→ **Aim of the exercise**: Scan the data for "яйцем" and copy each matching line.

(Items listed in a dataset)

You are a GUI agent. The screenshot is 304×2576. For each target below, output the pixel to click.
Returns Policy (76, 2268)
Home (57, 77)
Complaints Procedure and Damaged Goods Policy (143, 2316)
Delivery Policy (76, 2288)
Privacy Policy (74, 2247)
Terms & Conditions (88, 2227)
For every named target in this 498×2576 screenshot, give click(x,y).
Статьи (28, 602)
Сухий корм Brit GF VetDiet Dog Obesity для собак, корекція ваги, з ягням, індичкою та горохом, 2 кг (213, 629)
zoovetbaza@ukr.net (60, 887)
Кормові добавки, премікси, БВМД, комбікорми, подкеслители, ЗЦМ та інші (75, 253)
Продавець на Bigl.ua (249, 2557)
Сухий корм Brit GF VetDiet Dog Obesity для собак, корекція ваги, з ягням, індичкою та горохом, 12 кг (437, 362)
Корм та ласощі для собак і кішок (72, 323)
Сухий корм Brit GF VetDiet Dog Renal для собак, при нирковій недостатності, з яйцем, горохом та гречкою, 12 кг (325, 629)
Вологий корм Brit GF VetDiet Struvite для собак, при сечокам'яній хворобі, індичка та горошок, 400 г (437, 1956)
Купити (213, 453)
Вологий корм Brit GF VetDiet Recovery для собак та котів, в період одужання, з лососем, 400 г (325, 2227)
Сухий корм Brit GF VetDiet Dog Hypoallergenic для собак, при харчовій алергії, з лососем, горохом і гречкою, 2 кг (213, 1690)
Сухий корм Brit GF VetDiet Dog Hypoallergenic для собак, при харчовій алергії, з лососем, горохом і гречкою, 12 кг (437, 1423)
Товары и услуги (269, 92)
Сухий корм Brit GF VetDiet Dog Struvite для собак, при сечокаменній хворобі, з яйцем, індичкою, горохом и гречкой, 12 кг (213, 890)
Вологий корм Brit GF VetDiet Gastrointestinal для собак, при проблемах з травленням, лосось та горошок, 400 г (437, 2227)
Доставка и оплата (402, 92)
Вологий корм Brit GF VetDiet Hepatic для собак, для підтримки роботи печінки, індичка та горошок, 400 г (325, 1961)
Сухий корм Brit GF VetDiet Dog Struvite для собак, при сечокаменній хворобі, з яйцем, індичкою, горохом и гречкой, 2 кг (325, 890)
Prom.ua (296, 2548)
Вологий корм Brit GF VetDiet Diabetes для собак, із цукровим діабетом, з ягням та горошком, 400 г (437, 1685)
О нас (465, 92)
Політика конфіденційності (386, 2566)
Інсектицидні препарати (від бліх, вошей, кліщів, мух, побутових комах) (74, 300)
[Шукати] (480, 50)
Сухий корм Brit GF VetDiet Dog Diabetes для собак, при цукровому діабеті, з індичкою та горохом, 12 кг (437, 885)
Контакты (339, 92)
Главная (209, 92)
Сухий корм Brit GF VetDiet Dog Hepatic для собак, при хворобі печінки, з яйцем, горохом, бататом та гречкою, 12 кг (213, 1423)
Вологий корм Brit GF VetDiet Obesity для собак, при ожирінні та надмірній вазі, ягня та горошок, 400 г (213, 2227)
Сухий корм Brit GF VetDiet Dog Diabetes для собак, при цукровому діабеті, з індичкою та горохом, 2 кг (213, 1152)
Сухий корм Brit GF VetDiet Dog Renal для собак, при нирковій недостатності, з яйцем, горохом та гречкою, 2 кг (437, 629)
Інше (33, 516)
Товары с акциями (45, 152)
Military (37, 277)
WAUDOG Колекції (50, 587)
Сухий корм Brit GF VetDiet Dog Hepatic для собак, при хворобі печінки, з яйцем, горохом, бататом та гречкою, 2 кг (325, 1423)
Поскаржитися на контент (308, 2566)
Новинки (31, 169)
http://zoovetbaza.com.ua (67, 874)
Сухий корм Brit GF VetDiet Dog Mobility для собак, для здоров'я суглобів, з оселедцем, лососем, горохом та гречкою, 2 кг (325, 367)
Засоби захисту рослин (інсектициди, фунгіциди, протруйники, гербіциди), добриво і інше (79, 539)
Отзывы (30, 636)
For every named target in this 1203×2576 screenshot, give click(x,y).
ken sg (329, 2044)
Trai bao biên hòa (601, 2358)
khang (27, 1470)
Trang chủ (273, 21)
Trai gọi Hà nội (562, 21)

→ **Answer box**:
Сухий корм Brit GF VetDiet Dog Renal для собак, при нирковій недостатності, з яйцем, горохом та гречкою, 12 кг (325, 629)
Сухий корм Brit GF VetDiet Dog Struvite для собак, при сечокаменній хворобі, з яйцем, індичкою, горохом и гречкой, 12 кг (213, 890)
Сухий корм Brit GF VetDiet Dog Struvite для собак, при сечокаменній хворобі, з яйцем, індичкою, горохом и гречкой, 2 кг (325, 890)
Сухий корм Brit GF VetDiet Dog Hepatic для собак, при хворобі печінки, з яйцем, горохом, бататом та гречкою, 12 кг (213, 1423)
Сухий корм Brit GF VetDiet Dog Renal для собак, при нирковій недостатності, з яйцем, горохом та гречкою, 2 кг (437, 629)
Сухий корм Brit GF VetDiet Dog Hepatic для собак, при хворобі печінки, з яйцем, горохом, бататом та гречкою, 2 кг (325, 1423)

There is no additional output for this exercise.